And there were lots of snakes of all kinds .My mother was bitten by a rattler ,almost lost her leg from infection.

I climbed that mountain many times.Last time I visited I got lost it has changed so much,too many multi-laned highways now.Redan Rd. is nothing like it was.

Over a half century since I ran the woods of Dekalb Cty.


----------



## Necred (Sep 26, 2010)

*Snakes*

Yesterday riding down Ga26 with my window about 2 in down, something caught my eye & startled me, it was a 30" non posionous coachwhip trying to get in. I snapped a pic & pulled over, he crawled back under the hood. When i got to ww i attempted to pull him from my fender well, i failed. Havent seen him since, dont know if he got out in parking lot, at my daughters or back at house. I hope he cant get inside, im sure he could freak us out.


----------



## Bigdog57 (Oct 9, 2008)

I don't mind snakes, or gators either - this IS Florida after all.

But the BIG ground spiders top my list of things I don't like or tolerate! So far, I have killed four in the house. They don't look like Brown Recluse - bigger and the leg spread is different - they match the looks of the 'Huntsman' type better. Still, the "only good spider is a dead spider!" rule applies here. My little .22 revolver with primer-only Colibri loads makes short work of them. 
The holes in the sheetrock are barely noticible and easily fixed........ :2thumb:


----------



## NaeKid (Oct 17, 2008)

Meerkat said:


> What wildlife do you have to look out for where you live?


Yesterday rescued a baby-duckling that walked right up to me in my back yard. It crossed a farm-highway from a pond about a half-a-mile north of my house ...

A couple days ago had a doe (white-tail) on the side of the highway munching on grasses while I rode my motorbike by ...

I regularly meet up with bears - brown, black and grizzly - try not to make them guys unhappy. Coyotes in the backyard chasing mice and gophers is common ...


----------



## Sourdough (May 22, 2010)

power said:


> People and domesticated animals are more danger than any wild animal.


I'll challenge that statement. I always have a firearm, even going to the outhouse.


----------



## power (May 7, 2011)

Sourdough said:


> I'll challenge that statement. I always have a firearm, even going to the outhouse.

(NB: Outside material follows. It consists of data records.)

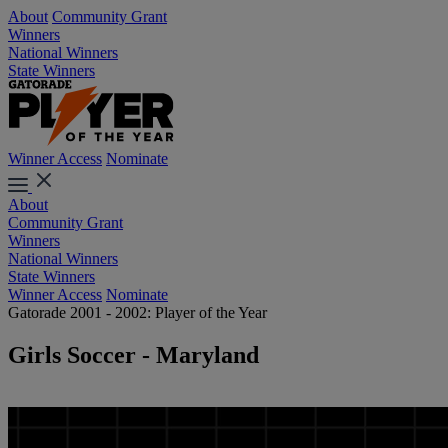
About
Community Grant
Winners
National Winners
State Winners
Winner Access
Nominate
About
Community Grant
Winners
National Winners
State Winners
Winner Access
Nominate
Gatorade 2001 - 2002: Player of the Year
Girls Soccer - Maryland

Do you know of any animal that kills as many people as other people or domesticated animals?


----------



## testhop (Dec 20, 2009)

IN BALTIMORE CITY its rats


----------



## testhop (Dec 20, 2009)

in the city we got rats boy do we have rats.
the cats give them wide birth.


----------



## Jason (Jul 25, 2009)

In our corner of PA we do have copperheads but I've never seen one in the wild. And I'm outside a lot-live on a farm. Once when I was in high school my parents' basset hound was barking and barking down beside the road. I went to see what was going on and I could hear a rattlesnake rattle. Never saw the snake- I grabbed the dog and backed up quickly, then turned and walked back to the house. We do have timber rattlers too and I'm guessing that's what that was but it's the only direct experience I have with one. 

We have some brown recluse around that I've seen and supposedly black widows, but I haven't seen those around, knock on wood.

No major predators- veeery occasionaly we'll hear coyotes and occasionally a bear is around but bears are so infrequent they usually make the news when they're around.


----------



## dahur (Dec 18, 2009)

Well, here in the desert, we have a lot of those things.
The video I took of a guest we had. I didn't kill him, I put him on a shovel and carried him over to the dry arroyo. 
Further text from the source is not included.